Sorak-sorai kembali membahana di alun-alun Kerajaan Pancala. Kali ini mereka mengelu-elukan brahmana muda yang tak lain adalah Arjuna. Drupadi tersenyum, setidaknya ia memperoleh calon suami yang sederajat dan tampangnya tidak mengecewakan hatinya. Raja Drupada menyerahkan Drupadi kepada Arjuna
***
Kunti sedang sibuk di dapur. Ibu para Pandawa tengah mempersiapkan makan malam bagi kelima putranya yang kemarin pamit pergi mengikuti sayembara di Kerajaan Pancala.
“Ibu, kami datang!” kata Yudistira sambil mengetuk pintu.
“Saya memenangkan sayembara, ibu,” sahut Arjuna dengan gembira.
Kunti bahagia anak-anaknya telah tiba dan mengabarkan kalau mereka telah memenangkan sayembara Raja Drupda. Ia bergegas menuju pintu, sambil berucap, “Sebentar, ibu segera membukakan pintu untuk kalian.”
Yudistira dan Arjuna telah masuk rumah.
“Di mana Bima dan adik-adik kalian?” tanya Kunti.

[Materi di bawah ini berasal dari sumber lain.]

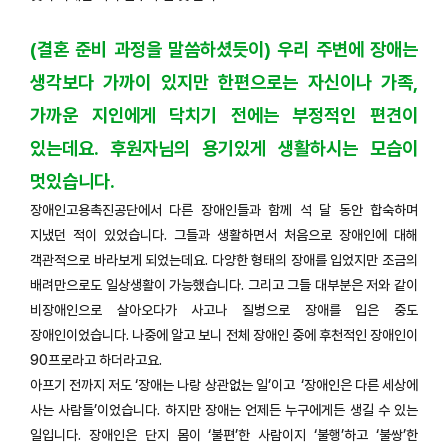
(결혼 준비 과정을 말씀하셨듯이) 우리 주변에 장애는
생각보다 가까이 있지만 한편으로는 자신이나 가족,
가까운 지인에게 닥치기 전에는 부정적인 편견이
있는데요. 후원자님의 용기있게 생활하시는 모습이
멋있습니다.
장애인고용촉진공단에서 다른 장애인들과 함께 석 달 동안 합숙하며
지냈던 적이 있었습니다. 그들과 생활하면서 처음으로 장애인에 대해
객관적으로 바라보게 되었는데요. 다양한 형태의 장애를 입었지만 조금의
배려만으로도 일상생활이 가능했습니다. 그리고 그들 대부분은 저와 같이
비장애인으로 살아오다가 사고나 질병으로 장애를 입은 중도
장애인이었습니다. 나중에 알고 보니 전체 장애인 중에 후천적인 장애인이
90프로라고 하더라고요.
아프기 전까지 저도 ‘장애는 나랑 상관없는 일’이고 ‘장애인은 다른 세상에
사는 사람들’이었습니다. 하지만 장애는 언제든 누구에게든 생길 수 있는
일입니다. 장애인은 단지 몸이 ‘불편’한 사람이지 ‘불행’하고 ‘불쌍’한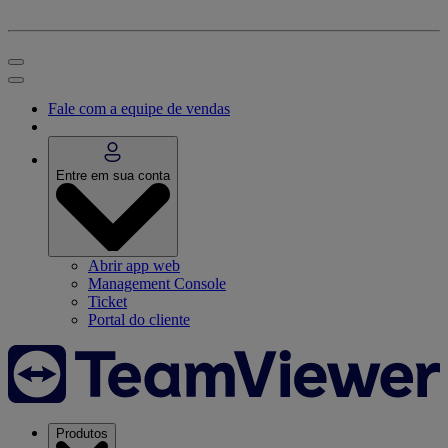
Fale com a equipe de vendas
Entre em sua conta
Abrir app web
Management Console
Ticket
Portal do cliente
Produtos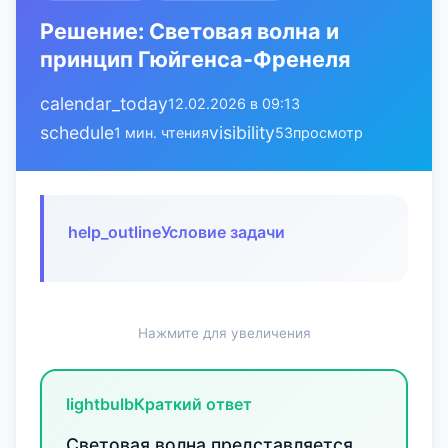
Решение: Световая волна и
принцип Гюйгенса-Френеля
calendar_today
12.02.2026 в 09:13
schedule
visibility
1 мин. чтения
53
просмотр
help_outline
Условие задачи
Нажмите для увеличения
lightbulb
Краткий ответ
Световая волна представляется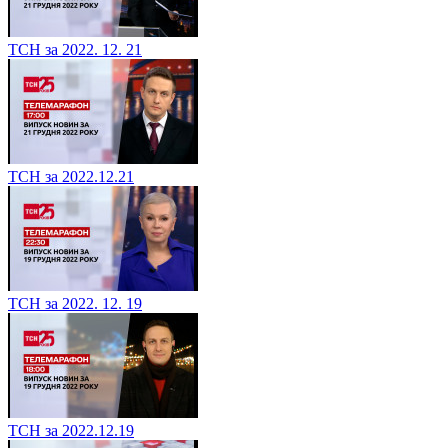
ТСН за 2022. 12. 21
ТСН за 2022.12.21
ТСН за 2022. 12. 19
ТСН за 2022.12.19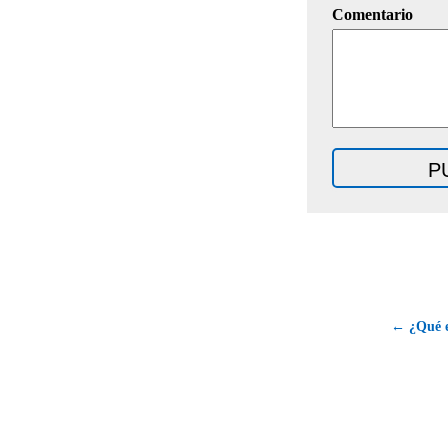
Comentario
← ¿Qué e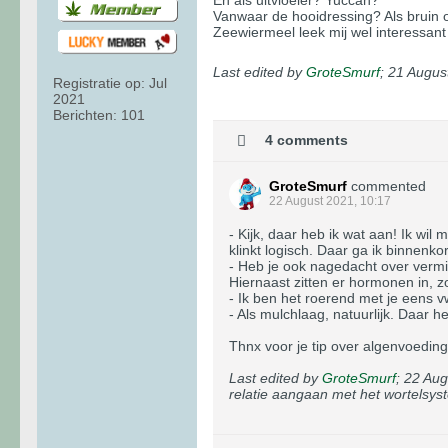
Vanwaar de hooidressing? Als bruin 
Zeewiermeel leek mij wel interessan
Last edited by
GroteSmurf
;
21 Augus
Registratie op:
Jul
2021
Berichten:
101
4 comments
GroteSmurf
commented
22 August 2021, 10:17
- Kijk, daar heb ik wat aan! Ik w
klinkt logisch. Daar ga ik binnenk
- Heb je ook nagedacht over verm
Hiernaast zitten er hormonen in, z
- Ik ben het roerend met je eens vw
- Als mulchlaag, natuurlijk. Daar 
Thnx voor je tip over algenvoeding
Last edited by
GroteSmurf
;
22 Aug
relatie aangaan met het wortelsys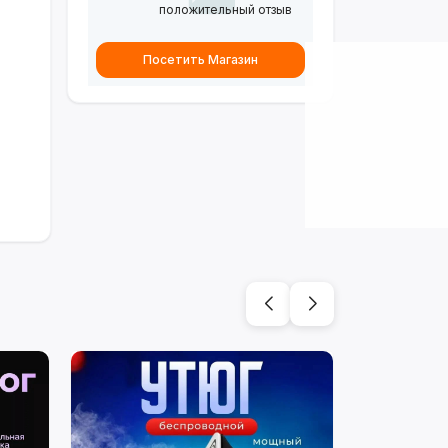
положительный отзыв
Посетить Магазин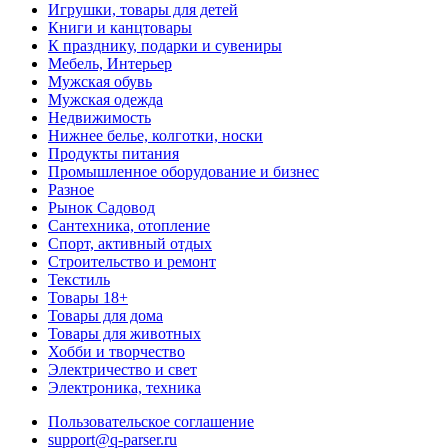
Игрушки, товары для детей
Книги и канцтовары
К празднику, подарки и сувениры
Мебель, Интерьер
Мужская обувь
Мужская одежда
Недвижимость
Нижнее белье, колготки, носки
Продукты питания
Промышленное оборудование и бизнес
Разное
Рынок Садовод
Сантехника, отопление
Спорт, активный отдых
Строительство и ремонт
Текстиль
Товары 18+
Товары для дома
Товары для животных
Хобби и творчество
Электричество и свет
Электроника, техника
Пользовательское соглашение
support@q-parser.ru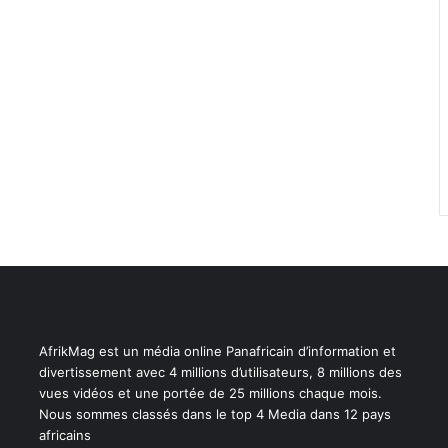
AfrikMag est un média online Panafricain d’information et
divertissement avec 4 millions d’utilisateurs, 8 millions des
vues vidéos et une portée de 25 millions chaque mois.
Nous sommes classés dans le top 4 Media dans 12 pays
africains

Belum sempat mereka menjawab pertanyaan, Kunti berkata, ”Jun, sejak kecil sampai sekarang kalian kan selalu bersama. Kamu jangan egois, berbagilah hadiah dari Raja Drupada dengan saudara-saudaramu.”
Pada saat yang bersamaan, Bima, Nakula, Sadewa dan Drupadi masuk rumah. Para Pandawa dan Drupadi sangat jelas mendengar perkataan Kunti.

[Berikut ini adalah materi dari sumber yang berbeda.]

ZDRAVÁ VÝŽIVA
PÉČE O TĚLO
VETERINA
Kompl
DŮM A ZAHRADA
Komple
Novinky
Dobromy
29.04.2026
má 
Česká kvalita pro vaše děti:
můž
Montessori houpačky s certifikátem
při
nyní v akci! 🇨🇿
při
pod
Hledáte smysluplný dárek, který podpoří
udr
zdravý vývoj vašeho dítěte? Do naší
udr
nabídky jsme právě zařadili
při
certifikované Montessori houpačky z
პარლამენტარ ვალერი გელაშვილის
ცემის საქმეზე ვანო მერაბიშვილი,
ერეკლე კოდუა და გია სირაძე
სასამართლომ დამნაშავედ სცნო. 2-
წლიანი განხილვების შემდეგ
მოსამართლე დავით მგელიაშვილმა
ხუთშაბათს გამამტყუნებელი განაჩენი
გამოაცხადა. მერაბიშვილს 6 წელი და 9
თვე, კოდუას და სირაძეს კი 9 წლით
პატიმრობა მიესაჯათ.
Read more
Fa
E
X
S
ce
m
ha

“Tapi ibu, hadiah Raja Drupada bukan berujud barang, tetapi putri Pancala. Drupadi namanya,” jawab Arjuna sambil menunjuk Drupadi ke arah ibunya.
“Jadikan Drupadi istri kalian secara bergiliran!” titah Kunti selanjutnya. Menurut adat dan keyakinan mereka, titah seorang ibu tiada dapat dibantah.
Drupadi terluka hatinya, sebagai perempuan ia merasa dilecehkan. Ibu macam apa yang memerintahkan kepada anak-anaknya untuk berbagi istri? Demikian kata hatinya.
Inikah balasan akibat aku menolak Basusena Karna? Duka Drupadi tidak berhenti di sini. Kelak, ia akan dipertaruhkan oleh Yudistira dalam judi permainan dadu antara Pandawa dengan Kurawa di Balairung Hastinapura, bahkan ia dipermalukan di depan umum ketika Dursasana melucuti pakaiannya.
Sepanjang hayatnya, Drupadi merindukan sekaligus sangat membenci Karna yang ternyata anak kandung Kunti, sulung dari Pandawa.